» L’intérêt de la psychanalyse «
« Le traitement des savoirs du point de vue de la psychanalyse »
Jean-Paul RESWEBER, Professeur émérite de Philosophie de l’Université de Metz
On ne peut parler du traitement des savoirs en psychanalyse que si l’on prend soin de distinguer deux points de vue : celui des discours rendant compte de la pratique et celui d’une pratique mobilisant des discours.
1. Si l’on aborde la question du premier point de vue, il convient d’analyser les logiques qui président à l’échange des savoirs. D’abord, chez Freud : aussi bien sur le terrain plus réduit de la philosophie que sur celui des sciences humaines (ethnologie…etc) et des sciences exactes (thermodynamique, biologie, évolutionnisme…). C’est le schéma élargi de l’herméneutique de la Traumdeutung qui préside à la compréhension de cet échange, comme en témoigne le texte publié en 1933 dans la revue Scienza, (trad. par L. Assoun sous le titre L’intérêt de la psychanalyse pour les sciences, Paris, Retz, 1080). Chez Lacan, ensuite, avec lequel le dialogue prend une dimension plus large et plus « perlaborée » avec la philosophie (Platon, Aristote, St Augustin, Hugues de Saint-Victor, Descartes, Hegel, Husserl, Heidegger…), mais aussi avec la théologie mystique, dialogue qui se poursuit parallèlement avec les sciences humaines (sociologie de Durkheim, anthropologie de Levi-Strauss, linguistique de De Saussure, de Jakobson et de Benveniste, rhétorique…), avant de déboucher, sans renier les acquis, sur un constructivisme dont les mathématiques, et notamment la topologie, lui fourniront une modélisation adéquate. La logique herméneutique que Lacan fait sienne recoupe celle de Freud, mais elle s’en distingue, par la « déconstruction » et la subversion qu’elle opère sur des concepts, des schémas et des méthodes mis en examen et arraisonnés. La notion d’« Autre », par exemple, est significative de ce travail d’interprétation qui génère la production d’une série d’anamorphoses surprenantes.

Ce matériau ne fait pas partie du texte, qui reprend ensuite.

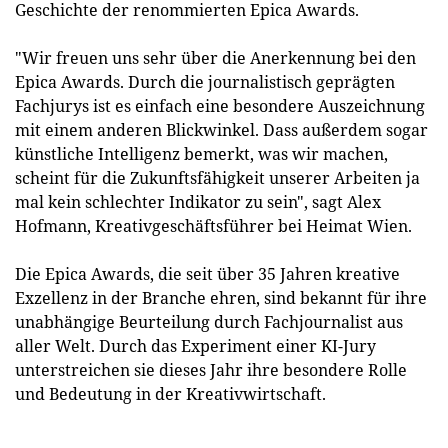
Geschichte der renommierten Epica Awards.
"Wir freuen uns sehr über die Anerkennung bei den
Epica Awards. Durch die journalistisch geprägten
Fachjurys ist es einfach eine besondere Auszeichnung
mit einem anderen Blickwinkel. Dass außerdem sogar
künstliche Intelligenz bemerkt, was wir machen,
scheint für die Zukunftsfähigkeit unserer Arbeiten ja
mal kein schlechter Indikator zu sein", sagt Alex
Hofmann, Kreativgeschäftsführer bei Heimat Wien.
Die Epica Awards, die seit über 35 Jahren kreative
Exzellenz in der Branche ehren, sind bekannt für ihre
unabhängige Beurteilung durch Fachjournalist aus
aller Welt. Durch das Experiment einer KI-Jury
unterstreichen sie dieses Jahr ihre besondere Rolle
und Bedeutung in der Kreativwirtschaft.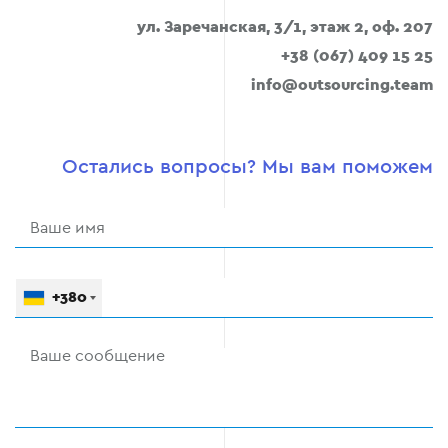
ул. Заречанская, 3/1, этаж 2, оф. 207
+38 (067) 409 15 25
info@outsourcing.team
Остались вопросы? Мы вам поможем
+380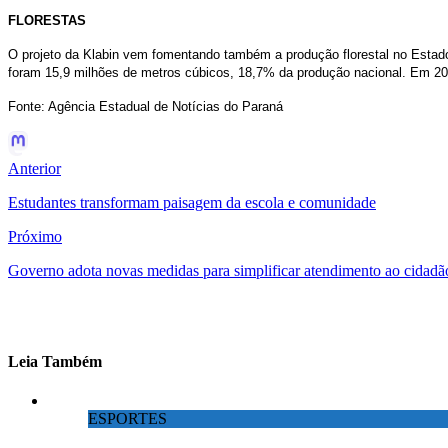
FLORESTAS
O projeto da Klabin vem fomentando também a produção florestal no Estado
foram 15,9 milhões de metros cúbicos, 18,7% da produção nacional. Em 20
Fonte: Agência Estadual de Notícias do Paraná
Anterior
Estudantes transformam paisagem da escola e comunidade
Próximo
Governo adota novas medidas para simplificar atendimento ao cidadã
Leia Também
ESPORTES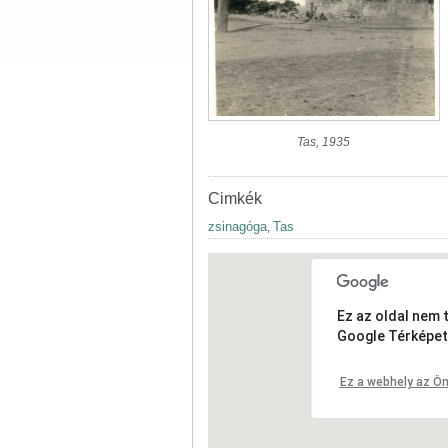
Tas, 1935
Cimkék
zsinagóga
Tas
,
Ez az oldal nem 
Google Térképet
Ez a webhely az Ön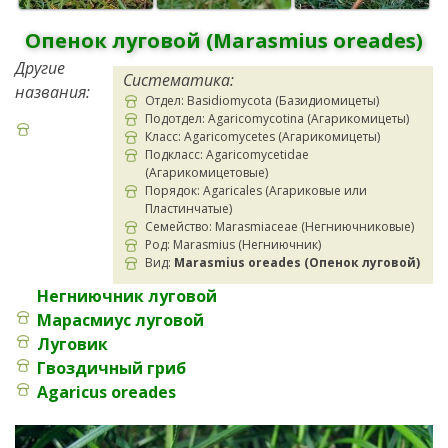
Опенок луговой (Marasmius oreades)
Другие
Систематика:
названия:
Отдел: Basidiomycota (Базидиомицеты)
Подотдел: Agaricomycotina (Агарикомицеты)
Класс: Agaricomycetes (Агарикомицеты)
Подкласс: Agaricomycetidae
(Агарикомицетовые)
Порядок: Agaricales (Агариковые или
Пластинчатые)
Семейство: Marasmiaceae (Негниючниковые)
Род: Marasmius (Негниючник)
Вид:
Marasmius oreades (Опенок луговой)
Негниючник луговой
Марасмиус луговой
Луговик
Гвоздичный гриб
Agaricus oreades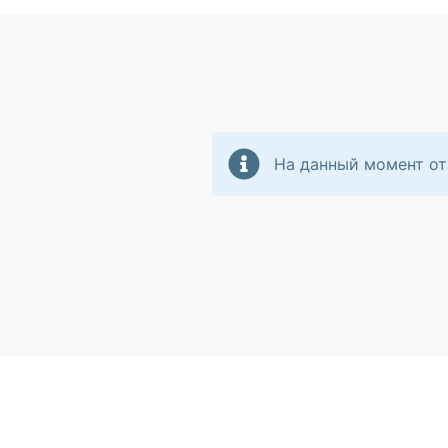
На данный момент от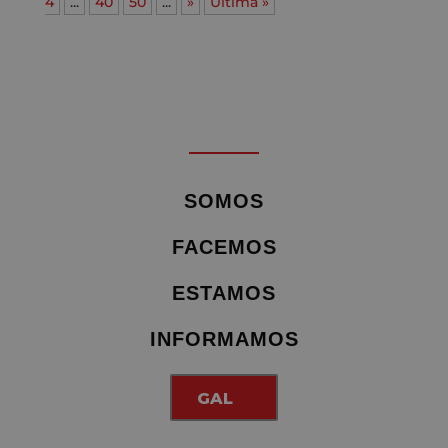
4
...
40
50
...
»
Última »
SOMOS
FACEMOS
ESTAMOS
INFORMAMOS
GAL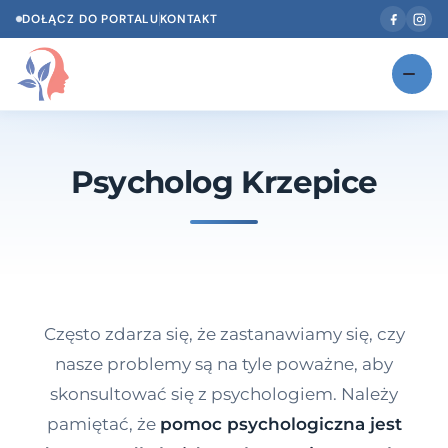
DOŁĄCZ DO PORTALU
KONTAKT
Znajdź swojego specjalistę
NOWOŚĆ
Psycholog Krzepice
Gabinety
NOWOŚĆ
Według specjalizacji
Psycholog w Twoim języku
Diagnozy psychologiczne
Często zdarza się, że zastanawiamy się, czy
Testy psychologiczne
nasze problemy są na tyle poważne, aby
skonsultować się z psychologiem. Należy
Dawka wiedzy
pamiętać, że
pomoc psychologiczna jest
Dla specjalistów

2. Le second point de vue concerne le traitement des savoirs dans le discours de la pratique de l’analyse. Car y sont conviés des savoirs imbriqués qui constituent la culture inconsciente du sujet. Il va de soi que ces derniers sont mobilisés dans la cure par l’énonciation du sujet et par l’écoute analytique. On y trouve la mise à l’œuvre d’une déconstruction herméneutique commandée aussi bien par la règle des libres associations que par celle de l’écoute analytique qui fait émerger le maillage symbolique ou les connexions signifiantes des savoirs qui font symptôme. Mais cette logique s’efface devant l’acte d’interprétation qui fonctionnant comme adresse et renvoi cueille et lie les effets de sens dans une parole vraie.
Ainsi sommes-nous amenés à présumer que si l’échange des savoirs dans le discours de la psychanalyse mobilise une lecture herméneutique spécifique, elle requiert, dans la constitution même de son discours, un acte d’interprétation qui en rompt le cours et fixe le sens. Certes, dans le discours en analyse, c’est l’acte d’interprétation qui est essentiel, mais il ne peut faire fi d’un parcours herméneutique qui, par un travail de déconstruction, exhibe l’avers symbolique des savoirs. Ce second point est évidemment à interroger longuement.
3. Ce chassé-croisé entre herméneutique et acte d’interprétation, s’appuie sur des attendus épistémologiques qu’il convient d’approfondir : celui d’une ontologie fondée sur le langage et la parole, celui d’un savoir inconscient qui, « à être lu et ouï », s’accomplit dans une parole pleine qui serait paradoxalement celle d’un non-savoir : celui de la vérité d’un réel « condamné » par un rejet originaire qui, n’étant pas forclusion, accompagne le processus du refoulement, comme l’indique par le biais Lacan dans la traduction qu’il fait de la conférence « Logos » de Heidegger (1958) , texte charnière auquel il ne cessera pas de se référer dans Les Ecrits et dans les Séminaires.
Jean-Paul RESWEBER est professeur émérite de philosophie de l’Université de Lorraine (Metz). Il a publié aux éditions du Cerf et aux PUF divers ouvrages sur la question de l’herméneutique et de l’interprétation, sur l’interdisciplinarité et sur l’éducation. Il vient de publier, en 2012, un ouvrage intitulé Questions de soins (L’Harmattan) et, en 2013, Traduire Heidegger-Jacques Lacan (dans le numéro 31 de la Revue « Le Portique »).